What is Bankruptcy in simple terms:
When someone falls into an inescapable debt circle, he/she tends to exhaust all his/her funding sources as well as income sources. When such a situation is faced by any individual, he/she might find himself/herself in a difficult position. Bankruptcy is defined as a condition or an individual or a business organisation when they are not able to repay their debts successfully on time. There are many reasons which make people land in a situation in which applying for bankruptcy can help them. This process generally begins by signing a petition which is filled by the debtors. This is the most common process of declaring oneself bankrupt. There is another way of filling a bankruptcy petition which is done on the behalf of the creditors. It is less common among business organisations. The Insolvency and Bankruptcy Code ( IBC ) has charted out certain rules for both corporate business organisations and individuals for filing bankruptcy. According to Indian laws, the process of declaring bankruptcy by an individual is more complicated whereas companies and organisations have a straight forward rule guide.
When to file Bankruptcy and its benefits:
The most effective use of bankruptcy is that it helps an individual or an organisation to rise from the ashes. Proverbs apart but declaring bankruptcy can help a person or a business organisation to start afresh and get in business again as all the pending debt is scraped off by the government. The government department responsible for inquiring into a bankruptcy case then counts the assets of the individual which filed for bankruptcy and on the basis of his/her assets their value is calculated. The debt is then tried to be settled among the debtors by compensating with the money which is fetched by evaluating and selling off of the concerned individual’s or organisation’s assets. There is a particular law which comes under the Provincial Insolvency Act. According to which, an individual can file his case for declaring bankruptcy when he/she is not able to pay a debt greater than INR 500.
If you are someone who has to buy your daily necessity items and groceries off of your credit card, then it is high time for yourself to declare bankruptcy. This is a vicious cycle and it may worsen your situation. The interest that will be charged on your credit card will only increase your debt. So in this situation, it will be optimal for you to opt for declaring bankruptcy. Another reason for which you should definitely apply for bankruptcy declaration is when your interest rates have been increasing continuously because of your inability to pay your debts on time. If this is going on for more than a few months, you should file for your bankruptcy. If you have tried all your resources to balance your financial life and it is not working, you should probably file for your bankruptcy and let the government help you by exempting some of your debt and settling some.

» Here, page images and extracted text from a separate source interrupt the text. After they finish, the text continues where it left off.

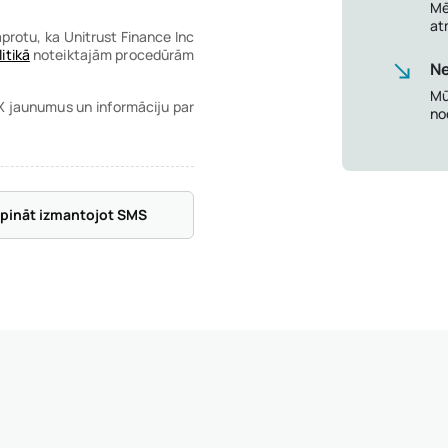
Mē
at
protu, ka Unitrust Finance Inc
itikā
noteiktajām procedūrām
N
Mū
X jaunumus un informāciju par
no
rpināt izmantojot SMS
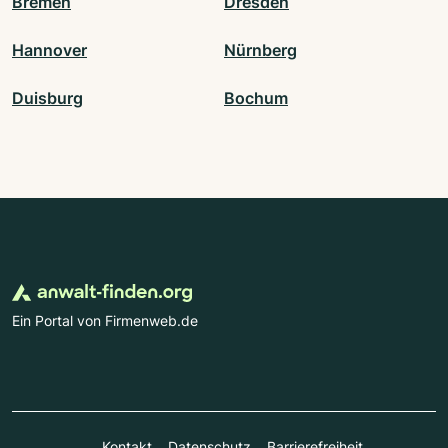
Bremen
Dresden
Hannover
Nürnberg
Duisburg
Bochum
Ein Portal von Firmenweb.de
Kontakt
Datenschutz
Barrierefreiheit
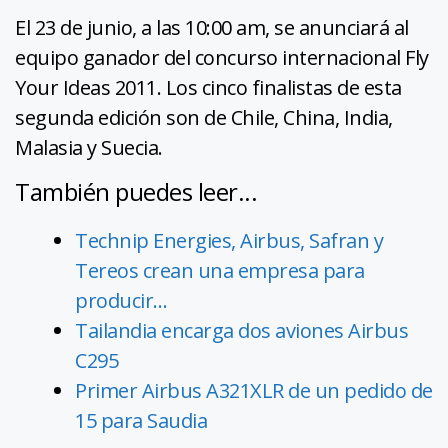
El 23 de junio, a las 10:00 am, se anunciará al
equipo ganador del concurso internacional Fly
Your Ideas 2011. Los cinco finalistas de esta
segunda edición son de Chile, China, India,
Malasia y Suecia.
También puedes leer...
Technip Energies, Airbus, Safran y
Tereos crean una empresa para
producir…
Tailandia encarga dos aviones Airbus
C295
Primer Airbus A321XLR de un pedido de
15 para Saudia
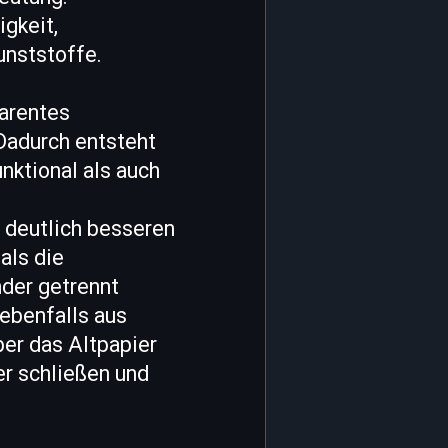
gkeit,
unststoffe.
parentes
Dadurch entsteht
nktional als auch
r deutlich besseren
als die
nder getrennt
ebenfalls aus
er das Altpapier
er schließen und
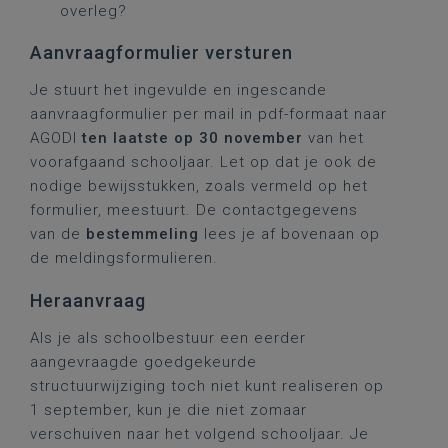
overleg?
Aanvraagformulier versturen
Je stuurt het ingevulde en ingescande
aanvraagformulier per mail in pdf-formaat naar
AGODI
ten laatste op 30 november
van het
voorafgaand schooljaar. Let op dat je ook de
nodige bewijsstukken, zoals vermeld op het
formulier, meestuurt. De contactgegevens
van de
bestemmeling
lees je af
bovenaan op
de meldingsformulieren.
Heraanvraag
Als je als schoolbestuur een eerder
aangevraagde goedgekeurde
structuurwijziging toch niet kunt realiseren op
1 september, kun je die niet zomaar
verschuiven naar het volgend schooljaar. Je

After your application for bankruptcy has been accepted and verified, the court can either reject the application for declaring bankruptcy or reject it. The court can easily proceed further into the bankruptcy case by following the legal procedure of evaluating the total debt on the applicant and the net value of its assets. It is very crucial and severs financial step which an individual or an organisation should take with thought and appropriate measures. You should try out other options like trying to settle your debt by selling some property etc. before considering the option of filing bankruptcy.